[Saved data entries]
_ _ _ _ _ _ _
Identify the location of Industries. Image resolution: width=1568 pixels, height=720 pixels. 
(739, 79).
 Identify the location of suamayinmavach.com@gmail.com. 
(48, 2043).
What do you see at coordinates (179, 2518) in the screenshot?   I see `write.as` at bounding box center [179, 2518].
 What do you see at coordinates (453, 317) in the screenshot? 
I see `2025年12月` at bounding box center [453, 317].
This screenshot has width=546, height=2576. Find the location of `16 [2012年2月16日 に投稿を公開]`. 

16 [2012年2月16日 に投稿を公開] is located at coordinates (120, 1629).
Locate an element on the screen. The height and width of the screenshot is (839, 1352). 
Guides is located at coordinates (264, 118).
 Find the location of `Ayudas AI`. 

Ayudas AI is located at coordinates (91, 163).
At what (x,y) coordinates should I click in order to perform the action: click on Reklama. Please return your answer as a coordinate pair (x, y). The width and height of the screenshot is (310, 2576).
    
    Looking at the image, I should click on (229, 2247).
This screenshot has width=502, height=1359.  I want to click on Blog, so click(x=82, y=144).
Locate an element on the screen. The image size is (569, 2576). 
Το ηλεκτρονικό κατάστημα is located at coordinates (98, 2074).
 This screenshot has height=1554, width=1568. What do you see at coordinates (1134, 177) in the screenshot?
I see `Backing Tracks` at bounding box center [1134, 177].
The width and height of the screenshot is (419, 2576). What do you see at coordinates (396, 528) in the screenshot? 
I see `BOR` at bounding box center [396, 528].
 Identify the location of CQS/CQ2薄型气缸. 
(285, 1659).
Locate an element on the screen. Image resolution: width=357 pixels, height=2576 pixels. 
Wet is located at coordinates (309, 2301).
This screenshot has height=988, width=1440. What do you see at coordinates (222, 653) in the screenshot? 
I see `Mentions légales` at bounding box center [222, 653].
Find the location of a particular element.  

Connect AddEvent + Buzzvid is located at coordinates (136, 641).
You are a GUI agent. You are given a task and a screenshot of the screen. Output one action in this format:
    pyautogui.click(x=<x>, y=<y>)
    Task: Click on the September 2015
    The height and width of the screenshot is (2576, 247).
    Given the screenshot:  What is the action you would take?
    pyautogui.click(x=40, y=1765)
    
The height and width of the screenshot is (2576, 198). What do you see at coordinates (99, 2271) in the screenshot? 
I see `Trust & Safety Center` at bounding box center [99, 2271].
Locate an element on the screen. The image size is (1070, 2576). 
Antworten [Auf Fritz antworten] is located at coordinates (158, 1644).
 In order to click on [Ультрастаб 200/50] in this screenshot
_ _ _ _ _ _ _
> About this task
Nothing added, nothing dropped: copy the data above.

> Written reply
Identify the location of Industries. Image resolution: width=1568 pixels, height=720 pixels. 
(739, 79).
 Identify the location of suamayinmavach.com@gmail.com. 
(48, 2043).
What do you see at coordinates (179, 2518) in the screenshot?   I see `write.as` at bounding box center [179, 2518].
 What do you see at coordinates (453, 317) in the screenshot? 
I see `2025年12月` at bounding box center [453, 317].
This screenshot has width=546, height=2576. Find the location of `16 [2012年2月16日 に投稿を公開]`. 

16 [2012年2月16日 に投稿を公開] is located at coordinates (120, 1629).
Locate an element on the screen. The height and width of the screenshot is (839, 1352). 
Guides is located at coordinates (264, 118).
 Find the location of `Ayudas AI`. 

Ayudas AI is located at coordinates (91, 163).
At what (x,y) coordinates should I click in order to perform the action: click on Reklama. Please return your answer as a coordinate pair (x, y). The width and height of the screenshot is (310, 2576).
    
    Looking at the image, I should click on (229, 2247).
This screenshot has width=502, height=1359.  I want to click on Blog, so click(x=82, y=144).
Locate an element on the screen. The image size is (569, 2576). 
Το ηλεκτρονικό κατάστημα is located at coordinates (98, 2074).
 This screenshot has height=1554, width=1568. What do you see at coordinates (1134, 177) in the screenshot?
I see `Backing Tracks` at bounding box center [1134, 177].
The width and height of the screenshot is (419, 2576). What do you see at coordinates (396, 528) in the screenshot? 
I see `BOR` at bounding box center [396, 528].
 Identify the location of CQS/CQ2薄型气缸. 
(285, 1659).
Locate an element on the screen. Image resolution: width=357 pixels, height=2576 pixels. 
Wet is located at coordinates (309, 2301).
This screenshot has height=988, width=1440. What do you see at coordinates (222, 653) in the screenshot? 
I see `Mentions légales` at bounding box center [222, 653].
Find the location of a particular element.  

Connect AddEvent + Buzzvid is located at coordinates (136, 641).
You are a GUI agent. You are given a task and a screenshot of the screen. Output one action in this format:
    pyautogui.click(x=<x>, y=<y>)
    Task: Click on the September 2015
    The height and width of the screenshot is (2576, 247).
    Given the screenshot:  What is the action you would take?
    pyautogui.click(x=40, y=1765)
    
The height and width of the screenshot is (2576, 198). What do you see at coordinates (99, 2271) in the screenshot? 
I see `Trust & Safety Center` at bounding box center [99, 2271].
Locate an element on the screen. The image size is (1070, 2576). 
Antworten [Auf Fritz antworten] is located at coordinates (158, 1644).
 In order to click on [Ультрастаб 200/50] in this screenshot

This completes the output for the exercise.